Mehr als fünf Monate musste Österreich geduldig auf eine neue Regierung warten – so lange wie noch nie. Die neue Bundesregierung hat in ihrem Programm vieles sehr detailliert, manches allgemein, anderes wiederum unter Budgetvorbehalt angekündigt. Es ist also über weite Strecken ein Arbeitsprogramm. Bei allem Verständnis, dass zuerst das Budget saniert werden muss: Es muss mit gezielten Maßnahmen auch die sich mittlerweile im dritten Schrumpfjahr befindliche Wirtschaft angekurbelt werden. Denn eine prosperierende Wirtschaft ist die Basis für die Finanzierung des Sozialstaats und der notwendigen Zukunftsausgaben.

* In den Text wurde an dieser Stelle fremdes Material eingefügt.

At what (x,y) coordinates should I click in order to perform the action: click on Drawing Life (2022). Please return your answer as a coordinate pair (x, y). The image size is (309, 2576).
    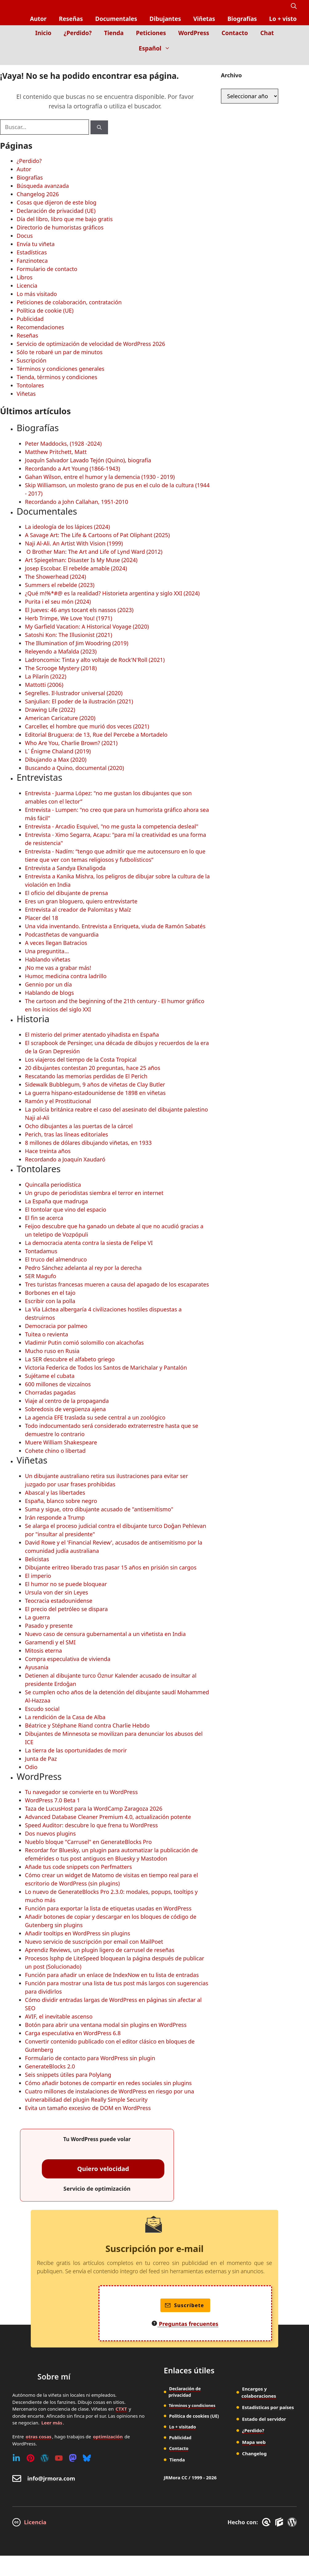     Looking at the image, I should click on (50, 709).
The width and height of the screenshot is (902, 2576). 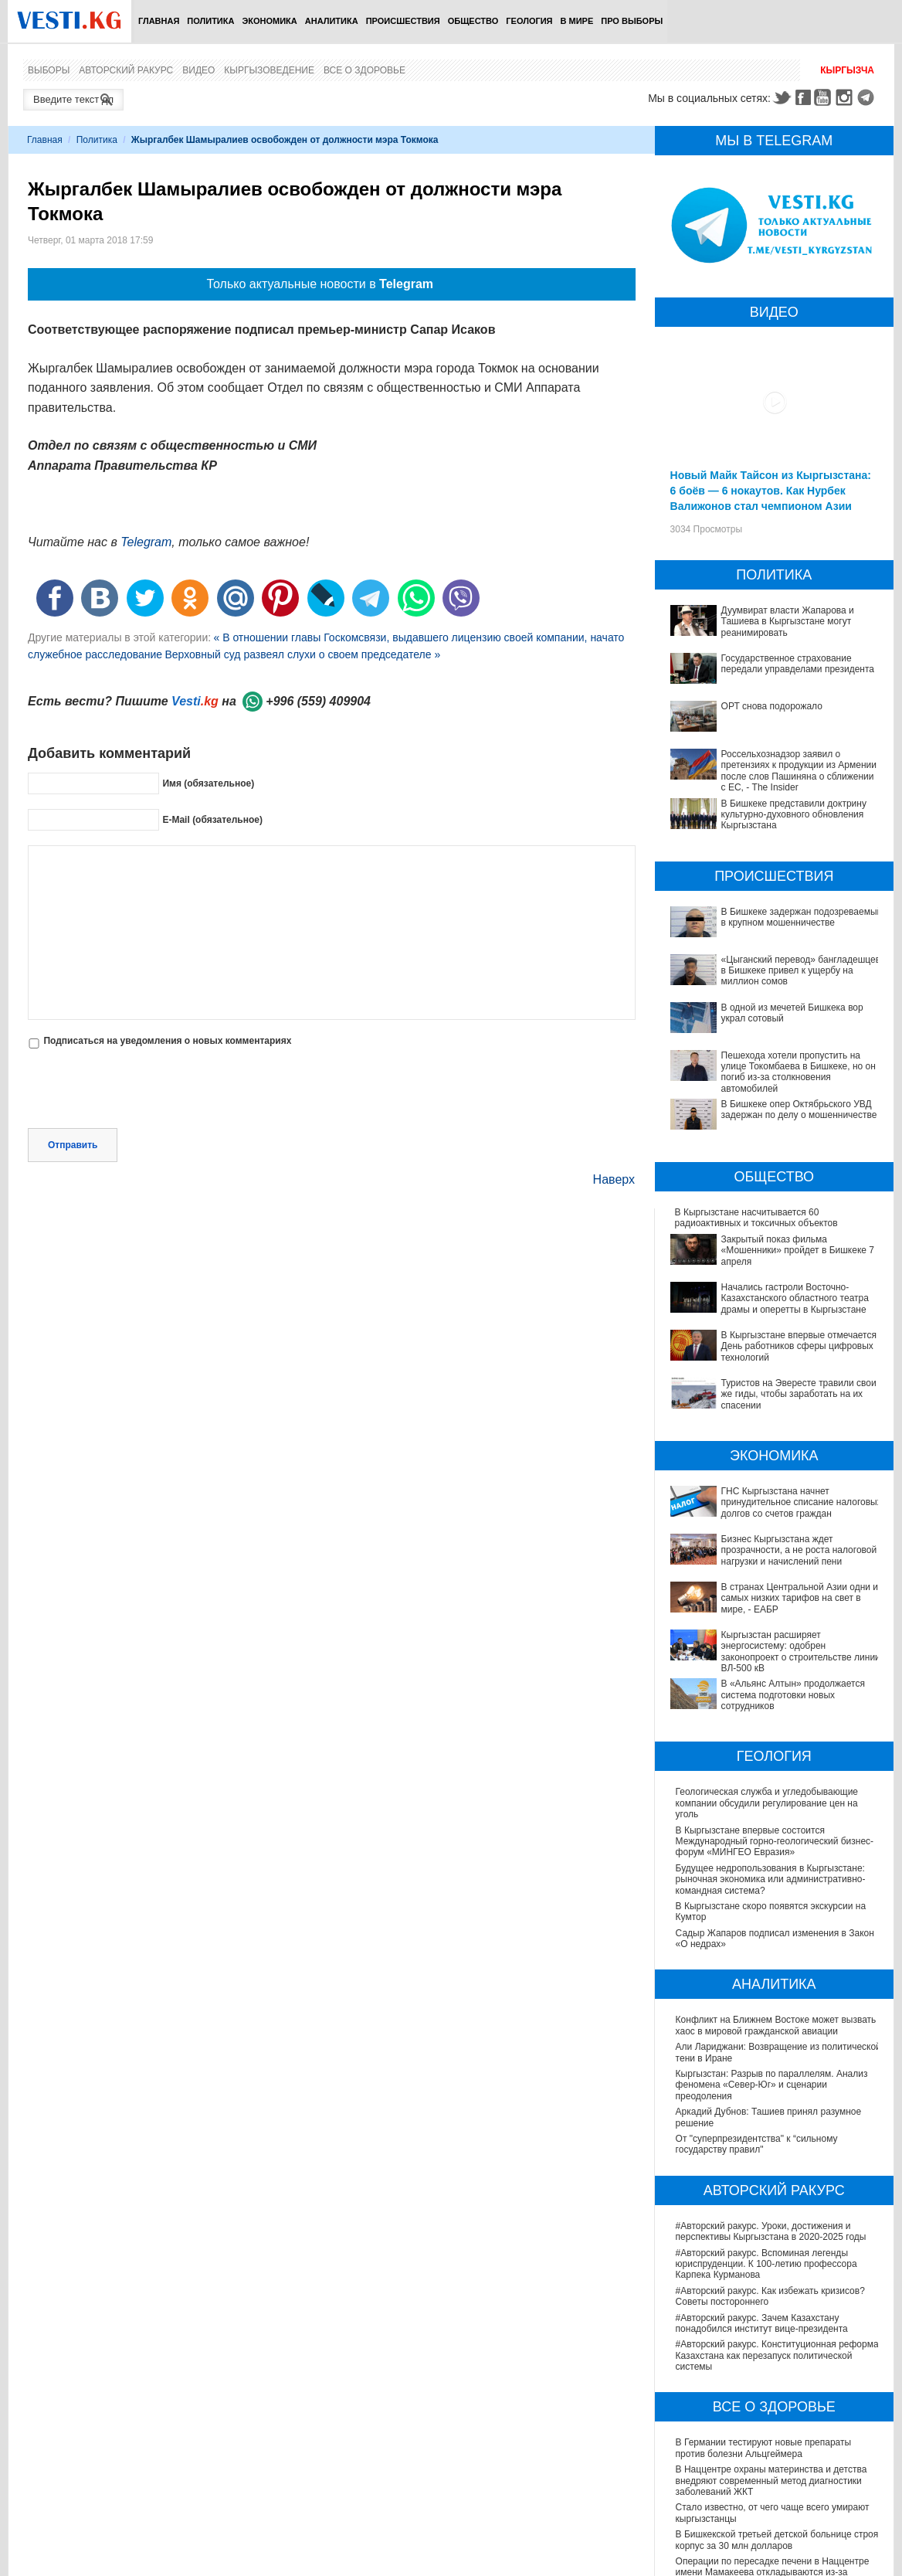 I want to click on Геологическая служба и угледобывающие компании обсудили регулирование цен на уголь, so click(x=767, y=1623).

So gibt es erste positive Signale, jedoch noch keinen konkreten Plan für eine Reduktion bei den überbordenden Bürokratielasten. Eine Industriestrategie soll erst ausgearbeitet werden – die Industrie ist aber bereits im dritten Jahr einer Rezession und es gibt kaum Licht am Ende des Tunnels. Ein kurzfristiger Plan, wie die viel zu hohen Energiekosten gesenkt werden können, fehlt ebenso noch – die kommende deutsche Regierung ist da viel konkreter. Trotzdem wird die Verlängerung des Strompreiskostenausgleichs nur vage erwähnt, eine Senkung der Lohnnebenkosten passiert „unter Budgetvorbehalt“ frühestens 2027 und Freihandelsabkommen werden bestenfalls gestreift.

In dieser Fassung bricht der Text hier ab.